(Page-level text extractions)
↓↓↓

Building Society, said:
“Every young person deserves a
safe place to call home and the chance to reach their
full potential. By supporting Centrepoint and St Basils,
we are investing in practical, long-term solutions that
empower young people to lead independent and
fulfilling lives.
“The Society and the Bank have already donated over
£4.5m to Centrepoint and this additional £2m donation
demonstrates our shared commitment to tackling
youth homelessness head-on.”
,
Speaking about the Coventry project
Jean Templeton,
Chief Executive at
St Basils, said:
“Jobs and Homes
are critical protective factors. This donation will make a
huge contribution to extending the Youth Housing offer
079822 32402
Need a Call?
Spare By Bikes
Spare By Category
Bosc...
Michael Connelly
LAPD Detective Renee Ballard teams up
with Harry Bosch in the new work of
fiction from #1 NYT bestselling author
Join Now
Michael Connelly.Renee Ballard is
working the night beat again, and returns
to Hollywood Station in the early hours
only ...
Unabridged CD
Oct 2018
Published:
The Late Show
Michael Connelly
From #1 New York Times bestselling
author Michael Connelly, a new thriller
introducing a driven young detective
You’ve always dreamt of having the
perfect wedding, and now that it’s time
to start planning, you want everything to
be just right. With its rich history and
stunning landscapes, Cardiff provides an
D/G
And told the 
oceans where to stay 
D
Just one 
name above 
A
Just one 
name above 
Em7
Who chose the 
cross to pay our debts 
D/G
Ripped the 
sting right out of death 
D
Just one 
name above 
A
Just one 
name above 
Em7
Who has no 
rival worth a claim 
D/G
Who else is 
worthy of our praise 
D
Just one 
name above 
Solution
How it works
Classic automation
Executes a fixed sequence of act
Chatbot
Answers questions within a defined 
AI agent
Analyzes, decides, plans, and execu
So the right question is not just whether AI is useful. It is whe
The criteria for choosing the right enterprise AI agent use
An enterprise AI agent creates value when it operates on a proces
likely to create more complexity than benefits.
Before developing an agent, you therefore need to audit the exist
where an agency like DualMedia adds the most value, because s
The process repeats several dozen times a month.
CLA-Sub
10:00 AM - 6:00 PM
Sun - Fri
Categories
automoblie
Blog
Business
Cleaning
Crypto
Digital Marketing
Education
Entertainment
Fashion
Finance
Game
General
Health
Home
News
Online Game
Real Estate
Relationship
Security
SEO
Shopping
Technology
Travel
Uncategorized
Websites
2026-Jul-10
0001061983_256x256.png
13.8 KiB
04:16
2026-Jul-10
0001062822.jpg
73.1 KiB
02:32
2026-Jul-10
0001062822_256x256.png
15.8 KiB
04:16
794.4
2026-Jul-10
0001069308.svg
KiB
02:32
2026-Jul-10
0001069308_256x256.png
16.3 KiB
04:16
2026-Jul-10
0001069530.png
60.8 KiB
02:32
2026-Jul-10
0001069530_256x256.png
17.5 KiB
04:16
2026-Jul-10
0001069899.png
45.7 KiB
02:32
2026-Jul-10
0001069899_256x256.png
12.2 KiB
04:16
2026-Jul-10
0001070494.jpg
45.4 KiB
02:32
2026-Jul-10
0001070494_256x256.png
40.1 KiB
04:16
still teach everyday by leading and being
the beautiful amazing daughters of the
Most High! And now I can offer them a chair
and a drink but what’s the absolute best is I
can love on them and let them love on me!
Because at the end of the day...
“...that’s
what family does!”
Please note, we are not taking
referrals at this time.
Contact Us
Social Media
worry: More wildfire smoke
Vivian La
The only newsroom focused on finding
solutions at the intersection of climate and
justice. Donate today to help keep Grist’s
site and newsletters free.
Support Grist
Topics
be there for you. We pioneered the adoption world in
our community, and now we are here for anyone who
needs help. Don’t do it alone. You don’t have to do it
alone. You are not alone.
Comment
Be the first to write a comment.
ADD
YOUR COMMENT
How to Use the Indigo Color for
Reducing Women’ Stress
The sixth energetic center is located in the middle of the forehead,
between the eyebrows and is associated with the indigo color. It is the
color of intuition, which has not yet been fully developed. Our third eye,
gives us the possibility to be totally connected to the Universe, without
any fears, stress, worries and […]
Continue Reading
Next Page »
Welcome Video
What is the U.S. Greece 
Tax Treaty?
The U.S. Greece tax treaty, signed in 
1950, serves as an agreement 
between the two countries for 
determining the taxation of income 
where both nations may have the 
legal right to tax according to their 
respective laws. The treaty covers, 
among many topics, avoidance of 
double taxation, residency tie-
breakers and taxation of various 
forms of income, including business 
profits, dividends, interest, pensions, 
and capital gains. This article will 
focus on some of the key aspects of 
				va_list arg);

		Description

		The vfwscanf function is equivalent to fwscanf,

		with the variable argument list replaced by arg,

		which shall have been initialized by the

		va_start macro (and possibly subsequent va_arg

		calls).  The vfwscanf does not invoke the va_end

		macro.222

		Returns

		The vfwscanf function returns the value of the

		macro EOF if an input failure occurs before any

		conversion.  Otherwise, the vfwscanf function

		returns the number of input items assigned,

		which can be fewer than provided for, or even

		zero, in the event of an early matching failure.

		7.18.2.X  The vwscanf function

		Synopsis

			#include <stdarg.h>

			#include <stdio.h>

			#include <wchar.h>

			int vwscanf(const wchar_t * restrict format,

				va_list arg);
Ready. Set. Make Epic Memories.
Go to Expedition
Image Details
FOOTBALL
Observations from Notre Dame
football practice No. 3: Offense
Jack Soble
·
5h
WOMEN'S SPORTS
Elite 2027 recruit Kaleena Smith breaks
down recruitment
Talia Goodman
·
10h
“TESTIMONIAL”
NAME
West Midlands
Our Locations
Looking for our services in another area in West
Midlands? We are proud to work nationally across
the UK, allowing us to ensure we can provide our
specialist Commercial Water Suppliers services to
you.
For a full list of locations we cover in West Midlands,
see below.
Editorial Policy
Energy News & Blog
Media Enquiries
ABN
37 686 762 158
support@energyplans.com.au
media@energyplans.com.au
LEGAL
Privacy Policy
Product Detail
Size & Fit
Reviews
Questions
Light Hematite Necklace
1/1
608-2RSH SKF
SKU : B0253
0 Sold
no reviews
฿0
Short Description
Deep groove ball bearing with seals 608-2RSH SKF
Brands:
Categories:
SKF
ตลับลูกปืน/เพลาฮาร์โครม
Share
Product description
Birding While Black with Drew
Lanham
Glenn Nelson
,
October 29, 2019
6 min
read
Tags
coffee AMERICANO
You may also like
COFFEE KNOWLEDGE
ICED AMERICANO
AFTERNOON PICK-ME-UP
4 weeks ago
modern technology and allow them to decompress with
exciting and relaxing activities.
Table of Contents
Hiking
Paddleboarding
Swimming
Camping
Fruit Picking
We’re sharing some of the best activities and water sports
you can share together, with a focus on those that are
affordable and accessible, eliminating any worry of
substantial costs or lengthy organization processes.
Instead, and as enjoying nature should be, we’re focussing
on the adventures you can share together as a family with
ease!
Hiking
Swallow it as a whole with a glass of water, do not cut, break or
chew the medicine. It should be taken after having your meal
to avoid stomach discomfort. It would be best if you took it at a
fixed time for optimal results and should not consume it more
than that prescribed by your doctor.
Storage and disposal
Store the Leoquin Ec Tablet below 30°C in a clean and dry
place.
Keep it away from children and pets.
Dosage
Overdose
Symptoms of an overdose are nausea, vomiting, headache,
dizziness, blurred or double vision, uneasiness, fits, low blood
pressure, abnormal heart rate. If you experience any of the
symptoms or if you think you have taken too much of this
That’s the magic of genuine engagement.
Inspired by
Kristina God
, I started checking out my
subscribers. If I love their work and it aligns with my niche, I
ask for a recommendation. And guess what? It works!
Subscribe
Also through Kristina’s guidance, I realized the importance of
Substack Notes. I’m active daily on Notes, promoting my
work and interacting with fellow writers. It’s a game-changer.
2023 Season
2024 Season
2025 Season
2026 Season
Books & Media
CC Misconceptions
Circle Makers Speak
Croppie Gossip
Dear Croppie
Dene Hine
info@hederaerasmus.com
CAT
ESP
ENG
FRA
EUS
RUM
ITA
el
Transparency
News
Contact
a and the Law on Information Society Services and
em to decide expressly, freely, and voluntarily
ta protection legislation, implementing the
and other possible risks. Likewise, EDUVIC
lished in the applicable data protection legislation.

↑↑↑

EXERCISE OBJECTIVE: Check each line above for the string "which" and return those that contain it.

RESPONSE TO THIS TASK:
color of intuition, which has not yet been fully developed. Our third eye,
		which shall have been initialized by the
		which can be fewer than provided for, or even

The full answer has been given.